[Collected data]
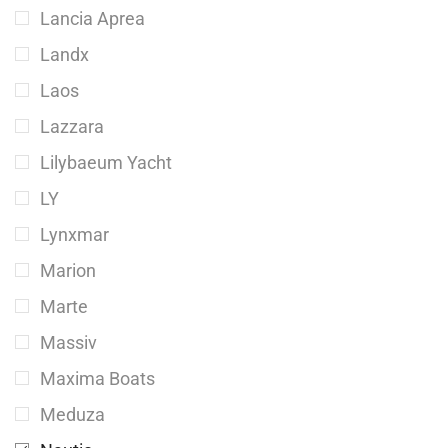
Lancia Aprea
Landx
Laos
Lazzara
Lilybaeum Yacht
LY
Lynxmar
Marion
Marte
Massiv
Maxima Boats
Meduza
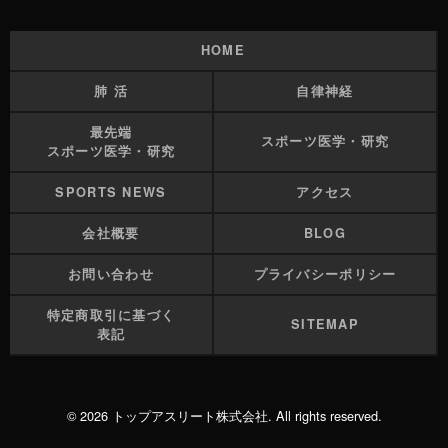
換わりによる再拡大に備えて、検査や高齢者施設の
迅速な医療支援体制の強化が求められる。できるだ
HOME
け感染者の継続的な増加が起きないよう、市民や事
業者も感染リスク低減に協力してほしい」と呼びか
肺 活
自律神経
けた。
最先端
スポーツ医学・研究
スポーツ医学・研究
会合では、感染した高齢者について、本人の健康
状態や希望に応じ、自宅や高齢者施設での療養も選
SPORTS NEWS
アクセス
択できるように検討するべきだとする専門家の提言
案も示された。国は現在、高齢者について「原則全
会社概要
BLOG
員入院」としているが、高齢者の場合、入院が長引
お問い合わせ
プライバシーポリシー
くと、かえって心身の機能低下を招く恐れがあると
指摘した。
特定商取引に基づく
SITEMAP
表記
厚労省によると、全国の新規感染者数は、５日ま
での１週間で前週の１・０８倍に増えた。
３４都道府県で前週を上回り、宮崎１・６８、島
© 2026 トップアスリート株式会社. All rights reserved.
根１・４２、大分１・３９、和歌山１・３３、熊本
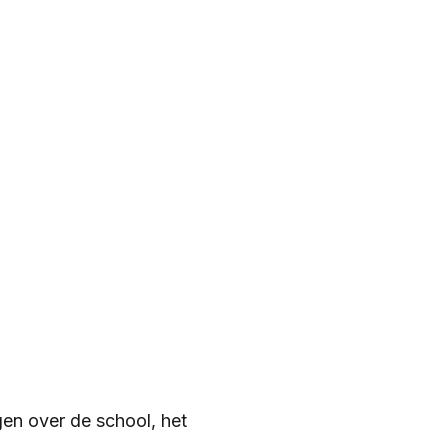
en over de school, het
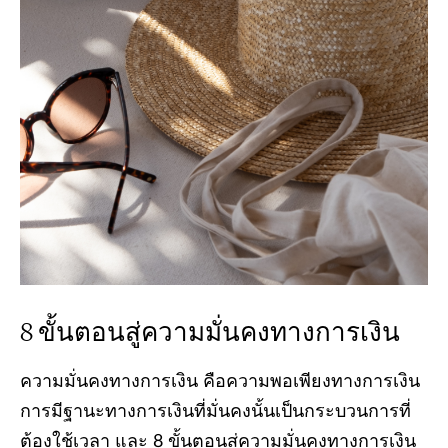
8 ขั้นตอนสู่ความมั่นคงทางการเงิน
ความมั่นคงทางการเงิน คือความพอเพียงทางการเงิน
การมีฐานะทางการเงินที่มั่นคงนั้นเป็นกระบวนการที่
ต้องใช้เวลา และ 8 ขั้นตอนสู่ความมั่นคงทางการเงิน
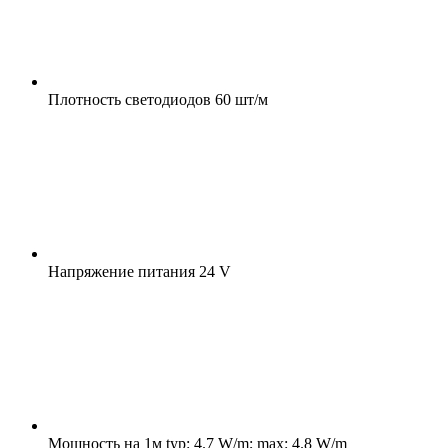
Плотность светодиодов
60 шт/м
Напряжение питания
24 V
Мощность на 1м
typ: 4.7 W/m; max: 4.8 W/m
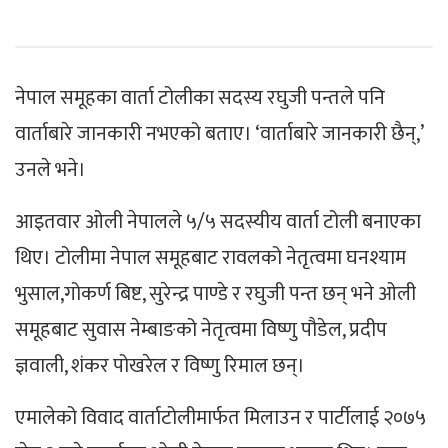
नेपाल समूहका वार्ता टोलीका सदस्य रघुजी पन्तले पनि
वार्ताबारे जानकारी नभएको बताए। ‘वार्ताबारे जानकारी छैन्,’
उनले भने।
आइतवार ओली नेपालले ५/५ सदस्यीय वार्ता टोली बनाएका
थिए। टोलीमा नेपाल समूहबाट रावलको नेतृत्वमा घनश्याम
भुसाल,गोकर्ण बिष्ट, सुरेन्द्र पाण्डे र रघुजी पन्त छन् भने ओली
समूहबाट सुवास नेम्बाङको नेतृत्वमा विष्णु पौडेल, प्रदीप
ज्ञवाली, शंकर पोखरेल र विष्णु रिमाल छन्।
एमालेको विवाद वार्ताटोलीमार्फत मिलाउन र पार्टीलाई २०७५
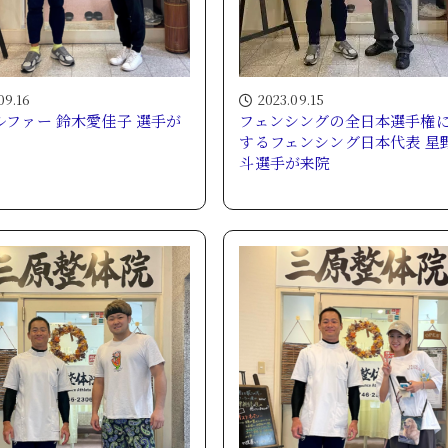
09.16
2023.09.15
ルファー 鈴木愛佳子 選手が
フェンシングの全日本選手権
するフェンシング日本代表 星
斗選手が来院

▸ **What is expected**:
Return the opening line of the data above and every line after it up to and including the line that holds "typ: 4.7 W/m; max: 4.8 W/m"; pictures stay out.

▸ **Solution to the problem**:
Lancia Aprea
Landx
Laos
Lazzara
Lilybaeum Yacht
LY
Lynxmar
Marion
Marte
Massiv
Maxima Boats
Meduza
換わりによる再拡大に備えて、検査や高齢者施設の
迅速な医療支援体制の強化が求められる。できるだ
HOME
け感染者の継続的な増加が起きないよう、市民や事
業者も感染リスク低減に協力してほしい」と呼びか
肺 活
自律神経
けた。
最先端
スポーツ医学・研究
スポーツ医学・研究
会合では、感染した高齢者について、本人の健康
状態や希望に応じ、自宅や高齢者施設での療養も選
SPORTS NEWS
アクセス
択できるように検討するべきだとする専門家の提言
案も示された。国は現在、高齢者について「原則全
会社概要
BLOG
員入院」としているが、高齢者の場合、入院が長引
お問い合わせ
プライバシーポリシー
くと、かえって心身の機能低下を招く恐れがあると
指摘した。
特定商取引に基づく
SITEMAP
表記
厚労省によると、全国の新規感染者数は、５日ま
での１週間で前週の１・０８倍に増えた。
３４都道府県で前週を上回り、宮崎１・６８、島
© 2026 トップアスリート株式会社. All rights reserved.
根１・４２、大分１・３９、和歌山１・３３、熊本
en over de school, het
8 ขั้นตอนสู่ความมั่นคงทางการเงิน
ความมั่นคงทางการเงิน คือความพอเพียงทางการเงิน
การมีฐานะทางการเงินที่มั่นคงนั้นเป็นกระบวนการที่
ต้องใช้เวลา และ 8 ขั้นตอนสู่ความมั่นคงทางการเงิน
Плотность светодиодов
60 шт/м
Напряжение питания
24 V
Мощность на 1м
typ: 4.7 W/m; max: 4.8 W/m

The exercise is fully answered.